» **TASK ITEM**: Please repeat the records exactly. The pictures are to be left out.

Page images and extracted text
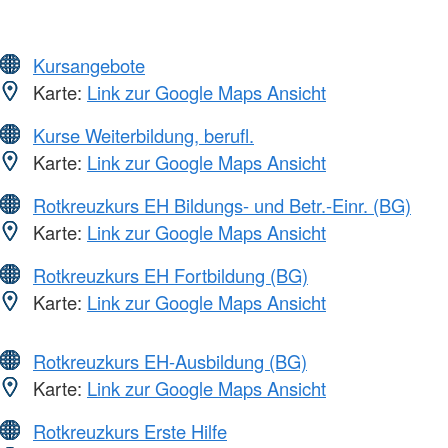
Kursangebote
Karte:
Link zur Google Maps Ansicht
Kurse Weiterbildung, berufl.
Karte:
Link zur Google Maps Ansicht
Rotkreuzkurs EH Bildungs- und Betr.-Einr. (BG)
Karte:
Link zur Google Maps Ansicht
Rotkreuzkurs EH Fortbildung (BG)
Karte:
Link zur Google Maps Ansicht
Rotkreuzkurs EH-Ausbildung (BG)
Karte:
Link zur Google Maps Ansicht
Rotkreuzkurs Erste Hilfe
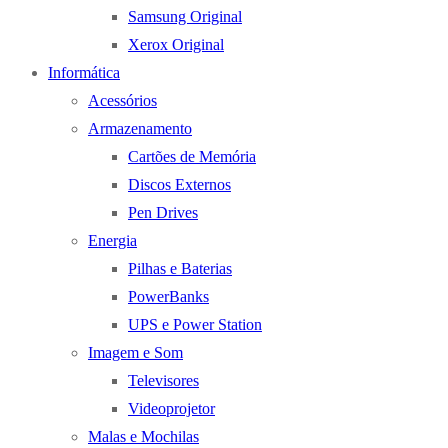
Samsung Original
Xerox Original
Informática
Acessórios
Armazenamento
Cartões de Memória
Discos Externos
Pen Drives
Energia
Pilhas e Baterias
PowerBanks
UPS e Power Station
Imagem e Som
Televisores
Videoprojetor
Malas e Mochilas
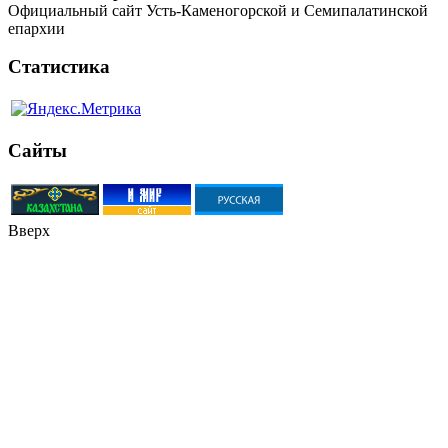
Официальный сайт Усть-Каменогорской и Семипалатинской
епархии
Статистика
Сайты
Вверх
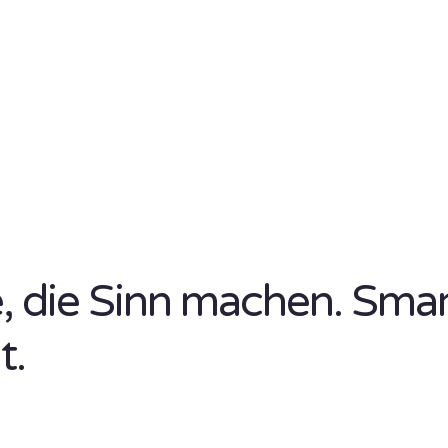
se, die Sinn machen. Sma
t.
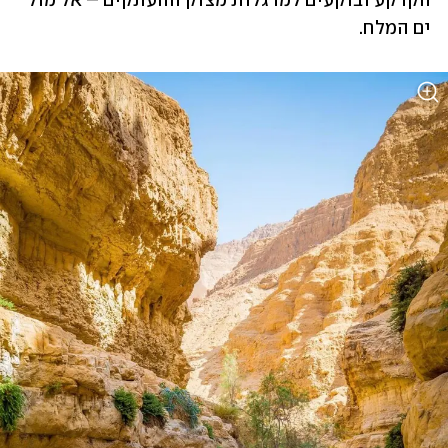
הקרקע ובוקעים למרגלות מצוק ההעתקים – אל מול 
ים המלח.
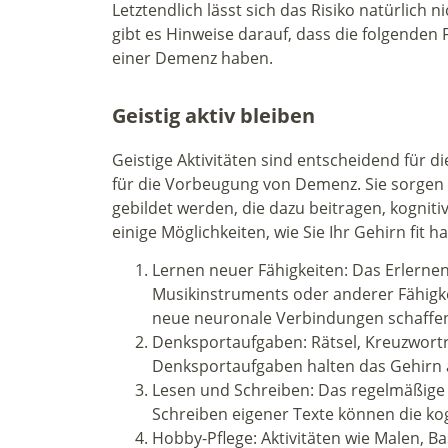
Letztendlich lässt sich das Risiko natürlich n
gibt es Hinweise darauf, dass die folgenden 
einer Demenz haben.
Geistig aktiv bleiben
Geistige Aktivitäten sind entscheidend für 
für die Vorbeugung von Demenz. Sie sorgen
gebildet werden, die dazu beitragen, kogniti
einige Möglichkeiten, wie Sie Ihr Gehirn fit h
Lernen neuer Fähigkeiten: Das Erlerne
Musikinstruments oder anderer Fähigke
neue neuronale Verbindungen schaffe
Denksportaufgaben: Rätsel, Kreuzwort
Denksportaufgaben halten das Gehirn a
Lesen und Schreiben: Das regelmäßige 
Schreiben eigener Texte können die kog
Hobby-Pflege: Aktivitäten wie Malen, 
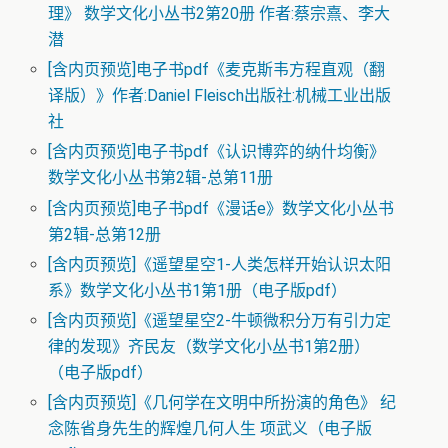
理》 数学文化小丛书2第20册 作者:蔡宗熹、李大
潜
[含内页预览]电子书pdf《麦克斯韦方程直观（翻
译版）》作者:Daniel Fleisch出版社:机械工业出版
社
[含内页预览]电子书pdf《认识博弈的纳什均衡》
数学文化小丛书第2辑-总第11册
[含内页预览]电子书pdf《漫话e》数学文化小丛书
第2辑-总第12册
[含内页预览]《遥望星空1-人类怎样开始认识太阳
系》数学文化小丛书1第1册（电子版pdf）
[含内页预览]《遥望星空2-牛顿微积分万有引力定
律的发现》齐民友（数学文化小丛书1第2册）
（电子版pdf）
[含内页预览]《几何学在文明中所扮演的角色》 纪
念陈省身先生的辉煌几何人生 项武义（电子版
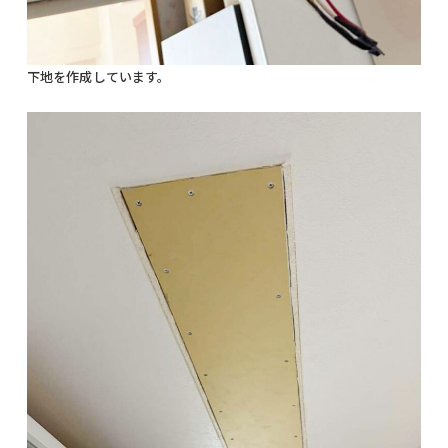
下地を作成しています。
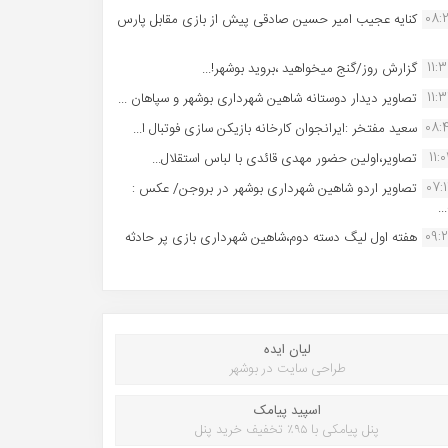
08:
کنایه عجیب امیر حسین صادقی پیش از بازی مقابل پارس
11:
گزارش روز/گنج میخواهید ،بروید بوشهر!...
11:
تصاویر دیدار دوستانه شاهین شهردارى بوشهر و سپاهان ...
08:
سعید مفتخر :ایرانجوان کارخانه بازیکن سازی فوتبال ا...
11:0
تصاویر،اولین حضور مهدی قائدی با لباس استقلال...
07:
تصاویر اردو شاهین شهرداری بوشهر در بروجن/ عکس :
..
09:
هفته اول لیگ دسته دوم،شاهین شهرداری بازی پر حادثه
لیان ایده
طراحی سایت در بوشهر
اسپید پیامک
پنل پیامکی با ۹۵٪ تخفیف خرید پنل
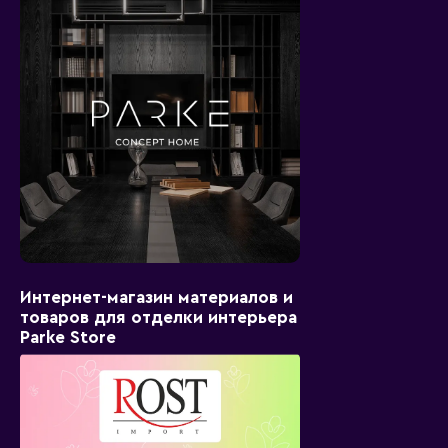
Интернет-магазин материалов и
товаров для отделки интерьера
Parke Store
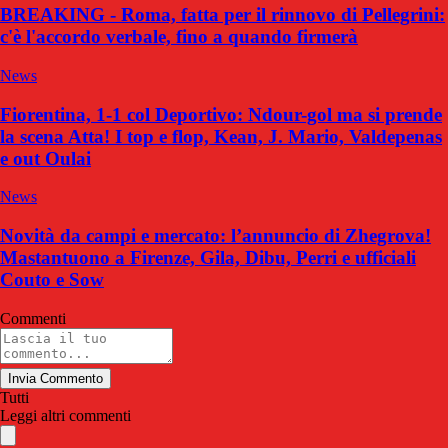
BREAKING - Roma, fatta per il rinnovo di Pellegrini:
c'è l'accordo verbale, fino a quando firmerà
News
Fiorentina, 1-1 col Deportivo: Ndour-gol ma si prende
la scena Atta! I top e flop, Kean, J. Mario, Valdepenas
e out Oulai
News
Novità da campi e mercato: l’annuncio di Zhegrova!
Mastantuono a Firenze, Gila, Dibu, Perri e ufficiali
Couto e Sow
Commenti
Invia Commento
Tutti
Leggi altri commenti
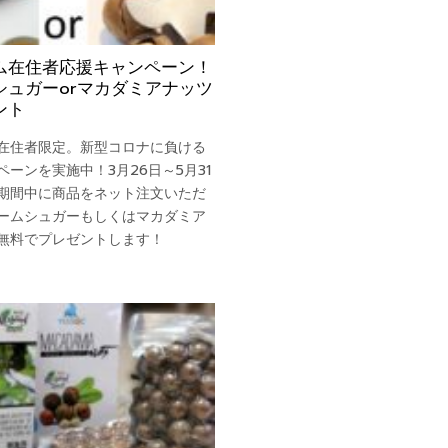
ム在住者応援キャンペーン！
シュガーorマカダミアナッツ
ント
在住者限定。新型コロナに負ける
ペーンを実施中！3月26日～5月31
期間中に商品をネット注文いただ
ームシュガーもしくはマカダミア
無料でプレゼントします！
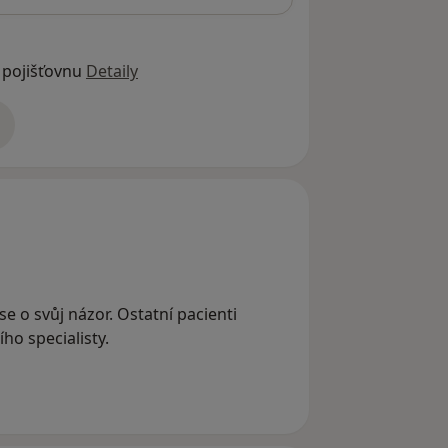
 pojišťovnu
Detaily
adrese
se o svůj názor. Ostatní pacienti
ho specialisty.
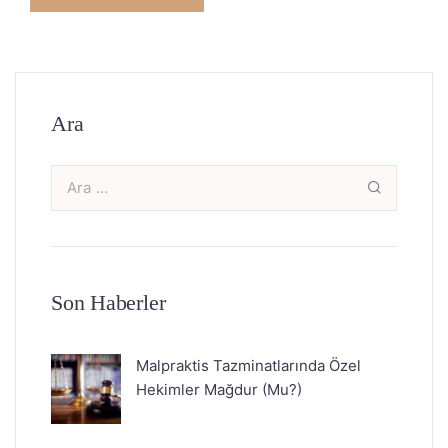
Ara
Son Haberler
Malpraktis Tazminatlarında Özel
Hekimler Mağdur (Mu?)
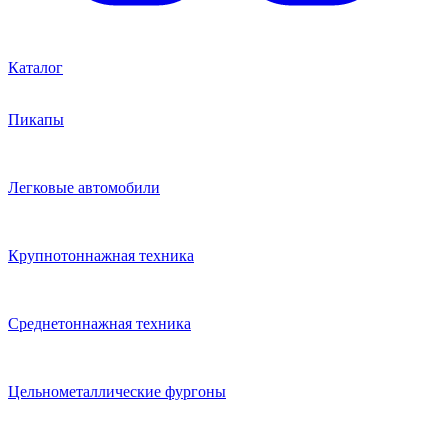
Каталог
Пикапы
Легковые автомобили
Крупнотоннажная техника
Среднетоннажная техника
Цельнометаллические фургоны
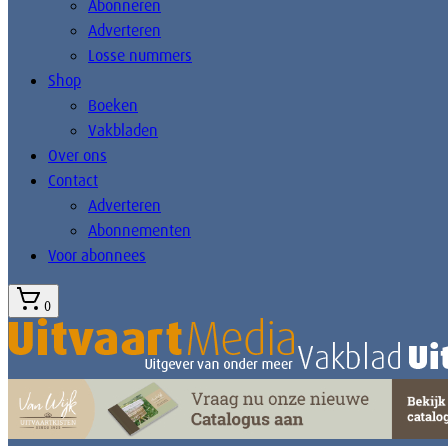
Abonneren
Adverteren
Losse nummers
Shop
Boeken
Vakbladen
Over ons
Contact
Adverteren
Abonnementen
Voor abonnees
0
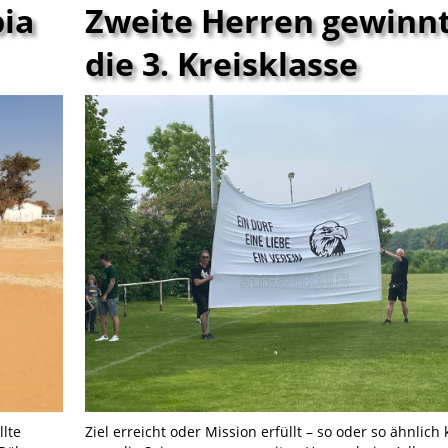
ia
Zweite Herren gewinn
die 3. Kreisklasse
llte
Ziel erreicht oder Mission erfüllt – so oder so ähnlich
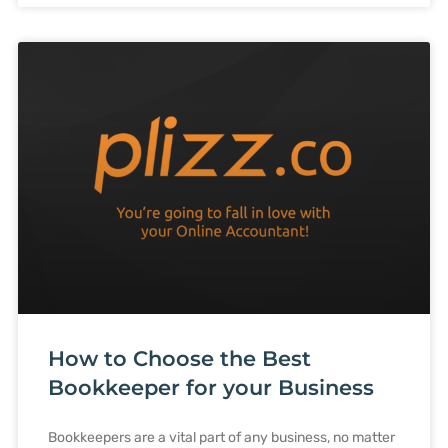
How to Choose the Best
Bookkeeper for your Business
Bookkeepers are a vital part of any business, no matter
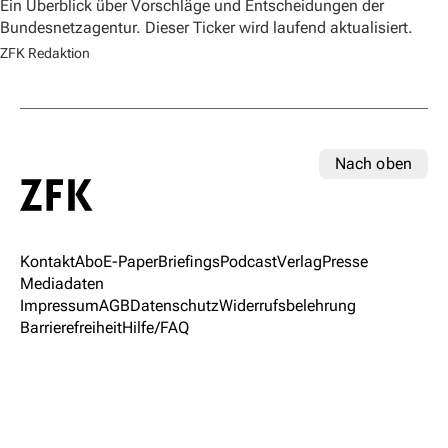
Ein Überblick über Vorschläge und Entscheidungen der
Bundesnetzagentur. Dieser Ticker wird laufend aktualisiert.
ZFK Redaktion
Nach oben
Kontakt
Abo
E-Paper
Briefings
Podcast
Verlag
Presse
Mediadaten
Impressum
AGB
Datenschutz
Widerrufsbelehrung
Barrierefreiheit
Hilfe/FAQ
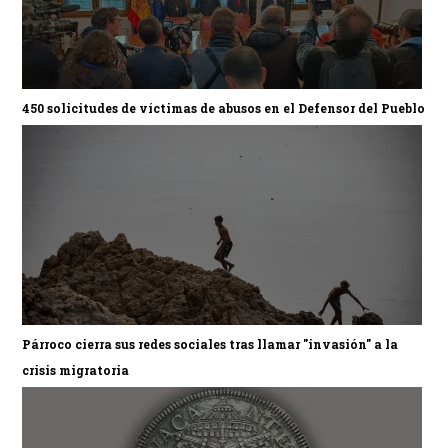
450 solicitudes de víctimas de abusos en el Defensor del Pueblo
Párroco cierra sus redes sociales tras llamar "invasión" a la
crisis migratoria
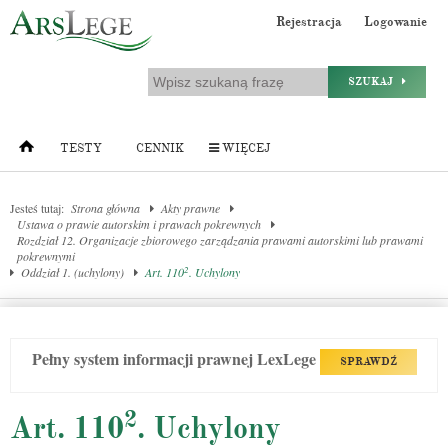
Rejestracja
Logowanie
SZUKAJ
TESTY
CENNIK
WIĘCEJ
Jesteś tutaj:
Strona główna
Akty prawne
Ustawa o prawie autorskim i prawach pokrewnych
Rozdział 12. Organizacje zbiorowego zarządzania prawami autorskimi lub prawami
pokrewnymi
2
Oddział 1. (uchylony)
Art. 110
. Uchylony
Pełny system informacji prawnej LexLege
SPRAWDŹ
2
Art. 110
. Uchylony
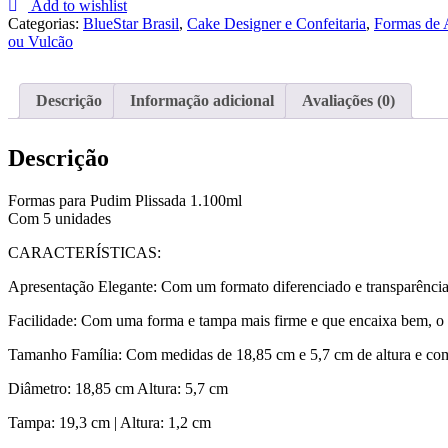
Add to wishlist
Pudim
Categorias:
BlueStar Brasil
,
Cake Designer e Confeitaria
,
Formas de 
Plissada
ou Vulcão
1.100ml
Descrição
Informação adicional
Avaliações (0)
Descrição
Formas para Pudim Plissada 1.100ml
Com 5 unidades
CARACTERÍSTICAS:
Apresentação Elegante: Com um formato diferenciado e transparência 
Facilidade: Com uma forma e tampa mais firme e que encaixa bem, o tr
Tamanho Família: Com medidas de 18,85 cm e 5,7 cm de altura e com 
Diâmetro: 18,85 cm Altura: 5,7 cm
Tampa: 19,3 cm | Altura: 1,2 cm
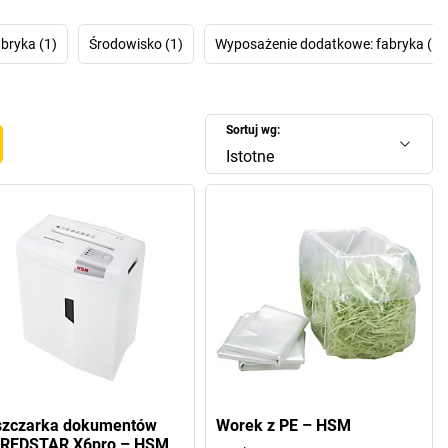
 Management Control System zużyją Państwo korzystając z
umentów 90% energii mniej względem typowych łączników
ty po zakończeniu pracy
niszczarka dokumentów SECURIO
bryka (1)
Środowisko (1)
Wyposażenie dodatkowe: fabryka (1)
rzełączy się w tryb oszczędności energii, by po upływie 1
czenia użytkowania wyłączyć się całkiem. W związku z tym
pobiera prądu przez noc ani przez weekend. Zachęcamy do
Sortuj wg:
ezpieczeństwo Państwa danych. Wtedy będą mogli Państwo
bezwzględnie odłożyć ten temat ad acta.
Istotne
szczarka dokumentów
Worek z PE – HSM
REDSTAR X6pro – HSM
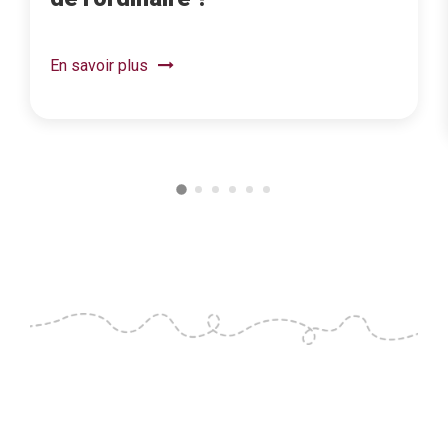
En savoir plus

» **EXERCISE RESPONSE**:
Kursangebote
Karte:
Link zur Google Maps Ansicht
Kurse Weiterbildung, berufl.
Karte:
Link zur Google Maps Ansicht
Rotkreuzkurs EH Bildungs- und Betr.-Einr. (BG)
Karte:
Link zur Google Maps Ansicht
Rotkreuzkurs EH Fortbildung (BG)
Karte:
Link zur Google Maps Ansicht
Rotkreuzkurs EH-Ausbildung (BG)
Karte:
Link zur Google Maps Ansicht
Rotkreuzkurs Erste Hilfe
Samsung Original
Xerox Original
Informática
Acessórios
Armazenamento
Cartões de Memória
Discos Externos
Pen Drives
Energia
Pilhas e Baterias
PowerBanks
UPS e Power Station
Imagem e Som
Televisores
Videoprojetor
Malas e Mochilas
Официальный сайт Усть-Каменогорской и Семипалатинской
епархии
Статистика
Сайты
Вверх
se, die Sinn machen. Sma
t.
הקרקע ובוקעים למרגלות מצוק ההעתקים – אל מול 
ים המלח.
Letztendlich lässt sich das Risiko natürlich n
gibt es Hinweise darauf, dass die folgenden 
einer Demenz haben.
Geistig aktiv bleiben
Geistige Aktivitäten sind entscheidend für 
für die Vorbeugung von Demenz. Sie sorgen
gebildet werden, die dazu beitragen, kogniti
einige Möglichkeiten, wie Sie Ihr Gehirn fit h
Lernen neuer Fähigkeiten: Das Erlerne
Musikinstruments oder anderer Fähigke
neue neuronale Verbindungen schaffe
Denksportaufgaben: Rätsel, Kreuzwort
Denksportaufgaben halten das Gehirn a
Lesen und Schreiben: Das regelmäßige 
Schreiben eigener Texte können die kog
Hobby-Pflege: Aktivitäten wie Malen, 
理》 数学文化小丛书2第20册 作者:蔡宗熹、李大
潜
[含内页预览]电子书pdf《麦克斯韦方程直观（翻
译版）》作者:Daniel Fleisch出版社:机械工业出版
社
[含内页预览]电子书pdf《认识博弈的纳什均衡》
数学文化小丛书第2辑-总第11册
[含内页预览]电子书pdf《漫话e》数学文化小丛书
第2辑-总第12册
[含内页预览]《遥望星空1-人类怎样开始认识太阳
系》数学文化小丛书1第1册（电子版pdf）
[含内页预览]《遥望星空2-牛顿微积分万有引力定
律的发现》齐民友（数学文化小丛书1第2册）
（电子版pdf）
[含内页预览]《几何学在文明中所扮演的角色》 纪
念陈省身先生的辉煌几何人生 项武义（电子版
下地を作成しています。
08:
کنایه عجیب امیر حسین صادقی پیش از بازی مقابل پارس
11:
گزارش روز/گنج میخواهید ،بروید بوشهر!...
11:
تصاویر دیدار دوستانه شاهین شهردارى بوشهر و سپاهان ...
08:
سعید مفتخر :ایرانجوان کارخانه بازیکن سازی فوتبال ا...
11:0
تصاویر،اولین حضور مهدی قائدی با لباس استقلال...
07:
تصاویر اردو شاهین شهرداری بوشهر در بروجن/ عکس :
..
09:
هفته اول لیگ دسته دوم،شاهین شهرداری بازی پر حادثه
لیان ایده
طراحی سایت در بوشهر
اسپید پیامک
پنل پیامکی با ۹۵٪ تخفیف خرید پنل
Интернет-магазин материалов и
товаров для отделки интерьера
Parke Store
BREAKING - Roma, fatta per il rinnovo di Pellegrini:
c'è l'accordo verbale, fino a quando firmerà
News
Fiorentina, 1-1 col Deportivo: Ndour-gol ma si prende
la scena Atta! I top e flop, Kean, J. Mario, Valdepenas
e out Oulai
News
Novità da campi e mercato: l’annuncio di Zhegrova!
Mastantuono a Firenze, Gila, Dibu, Perri e ufficiali
Couto e Sow
Commenti
Invia Commento
Tutti
Leggi altri commenti
ム在住者応援キャンペーン！
シュガーorマカダミアナッツ
ント
在住者限定。新型コロナに負ける
ペーンを実施中！3月26日～5月31
期間中に商品をネット注文いただ
ームシュガーもしくはマカダミア
無料でプレゼントします！
 pojišťovnu
Detaily
adrese
se o svůj názor. Ostatní pacienti
ho specialisty.
Ara
Son Haberler
Malpraktis Tazminatlarında Özel
Hekimler Mağdur (Mu?)
Каталог
Пикапы
Легковые автомобили
Крупнотоннажная техника
Среднетоннажная техника
Цельнометаллические фургоны
Abonneren
Adverteren
Losse nummers
Shop
Boeken
Vakbladen
Over ons
Contact
Adverteren
Abonnementen
Voor abonnees
0
ia
Zweite Herren gewinn
die 3. Kreisklasse
llte
Ziel erreicht oder Mission erfüllt – so oder so ähnlich
How to Choose the Best
Bookkeeper for your Business
Bookkeepers are a vital part of any business, no matter
Ein Überblick über Vorschläge und Entscheidungen der
Bundesnetzagentur. Dieser Ticker wird laufend aktualisiert.
ZFK Redaktion
Nach oben
Kontakt
Abo
E-Paper
Briefings
Podcast
Verlag
Presse
Mediadaten
Impressum
AGB
Datenschutz
Widerrufsbelehrung
Barrierefreiheit
Hilfe/FAQ
450 solicitudes de víctimas de abusos en el Defensor del Pueblo
Párroco cierra sus redes sociales tras llamar "invasión" a la
crisis migratoria
Rejestracja
Logowanie
SZUKAJ
TESTY
CENNIK
WIĘCEJ
Jesteś tutaj:
Strona główna
Akty prawne
Ustawa o prawie autorskim i prawach pokrewnych
Rozdział 12. Organizacje zbiorowego zarządzania prawami autorskimi lub prawami
pokrewnymi
2
Oddział 1. (uchylony)
Art. 110
. Uchylony
Pełny system informacji prawnej LexLege
SPRAWDŹ
2
Art. 110
. Uchylony
Add to wishlist
Pudim
Categorias:
BlueStar Brasil
,
Cake Designer e Confeitaria
,
Formas de 
Plissada
ou Vulcão
1.100ml
Descrição
Informação adicional
Avaliações (0)
Descrição
Formas para Pudim Plissada 1.100ml
Com 5 unidades
CARACTERÍSTICAS:
Apresentação Elegante: Com um formato diferenciado e transparência 
Facilidade: Com uma forma e tampa mais firme e que encaixa bem, o tr
Tamanho Família: Com medidas de 18,85 cm e 5,7 cm de altura e com 
Diâmetro: 18,85 cm Altura: 5,7 cm
Tampa: 19,3 cm | Altura: 1,2 cm
 Management Control System zużyją Państwo korzystając z
umentów 90% energii mniej względem typowych łączników
ty po zakończeniu pracy
niszczarka dokumentów SECURIO
bryka (1)
Środowisko (1)
Wyposażenie dodatkowe: fabryka (1)
rzełączy się w tryb oszczędności energii, by po upływie 1
czenia użytkowania wyłączyć się całkiem. W związku z tym
pobiera prądu przez noc ani przez weekend. Zachęcamy do
Sortuj wg:
ezpieczeństwo Państwa danych. Wtedy będą mogli Państwo
bezwzględnie odłożyć ten temat ad acta.
Istotne
szczarka dokumentów
Worek z PE – HSM
REDSTAR X6pro – HSM
En savoir plus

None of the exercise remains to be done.